● **WHAT YOU ARE ASKED TO DO**
Each entry that follows should be given again word for word; please leave out its pictures.

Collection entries

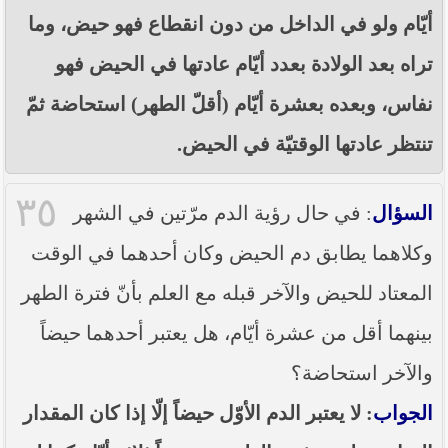
أيّام ولو في الداخل من دون انقطاع فهو حيض، وما
تراه بعد الولادة بعدد أيّام عادتها في الحيض فهو
نفاس، وبعده بعشرة أيّام (أقلّ الطهر) استحاضة ثمّ
تنتظر عادتها الوقتيّة في الحيض.
٣٥
السؤال
: في حال رؤية الدم مرّتين في الشهر
وكلاهما يطابق دم الحيض وكان أحدهما في الوقت
المعتاد للحيض والآخر قبله مع العلم بأنّ فترة الطهر
بينهما أقل من عشرة أيّام، هل يعتبر أحدهما حيضاً
والآخر استحاضة؟
الجواب
: لا يعتبر الدم الأوّل حيضاً إلّا إذا كان المقدار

● **REPLY**
أيّام ولو في الداخل من دون انقطاع فهو حيض، وما
تراه بعد الولادة بعدد أيّام عادتها في الحيض فهو
نفاس، وبعده بعشرة أيّام (أقلّ الطهر) استحاضة ثمّ
تنتظر عادتها الوقتيّة في الحيض.
٣٥
السؤال
: في حال رؤية الدم مرّتين في الشهر
وكلاهما يطابق دم الحيض وكان أحدهما في الوقت
المعتاد للحيض والآخر قبله مع العلم بأنّ فترة الطهر
بينهما أقل من عشرة أيّام، هل يعتبر أحدهما حيضاً
والآخر استحاضة؟
الجواب
: لا يعتبر الدم الأوّل حيضاً إلّا إذا كان المقدار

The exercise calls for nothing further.